A sessão da Câmara dos Deputados realizada em 9 de dezembro, marcada pela aprovação do projeto que reduz penas de condenados pelos atos golpistas de 2022 e pelo 8 de Janeiro, foi também palco de uma polêmica envolvendo o presidente da Casa, Hugo Motta (Republicanos-PB). Em resposta a críticas do deputado Lindbergh Farias (PT-RJ), Motta afirmou que o Partido dos Trabalhadores “não assinou” e “votou contra” a Constituição de 1988 — uma desinformação já disseminada no passado pelo ex-presidente Jair Bolsonaro e há anos desmentida por registros oficiais e especialistas.
A fala ocorreu quando Lindbergh criticava a aprovação do PL 2162/2023, conhecido como PL da Dosimetria, de Marcelo Crivella (Republicanos-RJ), que diminui as penas de envolvidos nas ações antidemocráticas. Motta reagiu dizendo que era “incoerente” citar Ulysses Guimarães, porque petistas teriam se posicionado contra a Constituição.
Benedita da Silva rebate imediatamente
A deputada Benedita da Silva (PT-RJ), que integrou a Assembleia Nacional Constituinte e assinou a Constituição de 1988, pediu a palavra para corrigir a afirmação.
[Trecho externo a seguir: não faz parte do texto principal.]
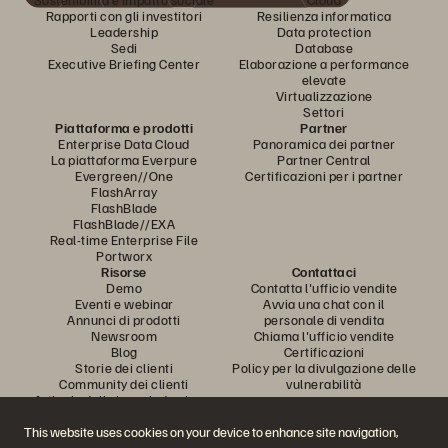
Rapporti con gli investitori
Resilienza informatica
Leadership
Data protection
Sedi
Database
Executive Briefing Center
Elaborazione a performance
elevate
Virtualizzazione
Settori
Piattaforma e prodotti
Partner
Enterprise Data Cloud
Panoramica dei partner
La piattaforma Everpure
Partner Central
Evergreen//One
Certificazioni per i partner
FlashArray
FlashBlade
FlashBlade//EXA
Real-time Enterprise File
Portworx
Risorse
Contattaci
Demo
Contatta l'ufficio vendite
Eventi e webinar
Avvia una chat con il
Annunci di prodotti
personale di vendita
Newsroom
Chiama l'ufficio vendite
Blog
Certificazioni
Storie dei clienti
Policy per la divulgazione delle
Community dei clienti
vulnerabilità
Articolo della knowledge base
This website uses cookies on your device to enhance site navigation,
Em plenário, com um exemplar da Carta Magna em mãos, leu em voz alta nomes da Mesa Diretora — incluindo o seu próprio — confirmando sua participação como signatária do documento. Ela lembrou que toda a bancada do PT assinou a Constituição.

Mesmo assim, Motta insistiu na fala. Benedita voltou a corrigir o colega, destacando que o presidente da Câmara descumpriu o Regimento Interno ao emitir opinião política sem transferir a condução da sessão a outro parlamentar, como a norma exige. Para ela, além de violar o regimento, Motta alimentou uma narrativa que distorce a história e compromete o debate democrático.
Depois da correção, o deputado Cabo Gilberto Silva (PL-PB) reforçou a mesma falsidade, repetindo a estratégia de transformar declarações equivocadas em discursos prontos para circular nas redes sociais.
A declaração de Motta não é inédita. Durante a campanha presidencial de 2022, Jair Bolsonaro afirmou em uma live que o PT não havia assinado a Constituição. A fala foi desmentida diversas vezes, já que os registros oficiais comprovam a assinatura de vários constituintes petistas, entre eles Benedita da Silva, José Genoíno, Plínio de Arruda Sampaio e José Ibrahim.
O que realmente ocorreu na Constituinte
Embora o PT tenha votado contra o texto final da Constituição — por considerar que ainda havia lacunas nos direitos sociais — o partido participou integralmente dos trabalhos, ajudou a redigir artigos, desempenhou funções na Mesa Diretora e assinou o documento que entrou em vigor em 1988. A assinatura e o voto são atos distintos, e o partido nunca se recusou a assinar a Carta Magna.
Benedita da Silva, primeira mulher negra e evangélica a participar da Constituinte, teve atuação destacada em debates sobre direitos das trabalhadoras domésticas, igualdade racial, liberdade religiosa e proteção a minorias. Sua trajetória, marcada por participação ativa na construção da Constituição, desmente qualquer alegação de ausência do PT no processo.

Em depoimento ao Coletivo Memória & Utopia, Benedita reafirmou seu compromisso com a democracia:
“Assinamos sim a Constituição, com toda a bancada. Estávamos lá escrevendo, com o Brasil, uma carta de direitos.”
A tentativa de reavivar uma desinformação já refutada não apenas ignora a história, mas também tensiona o ambiente político em um momento em que, mais do que nunca, a verdade e o respeito institucional são essenciais para o funcionamento da democracia.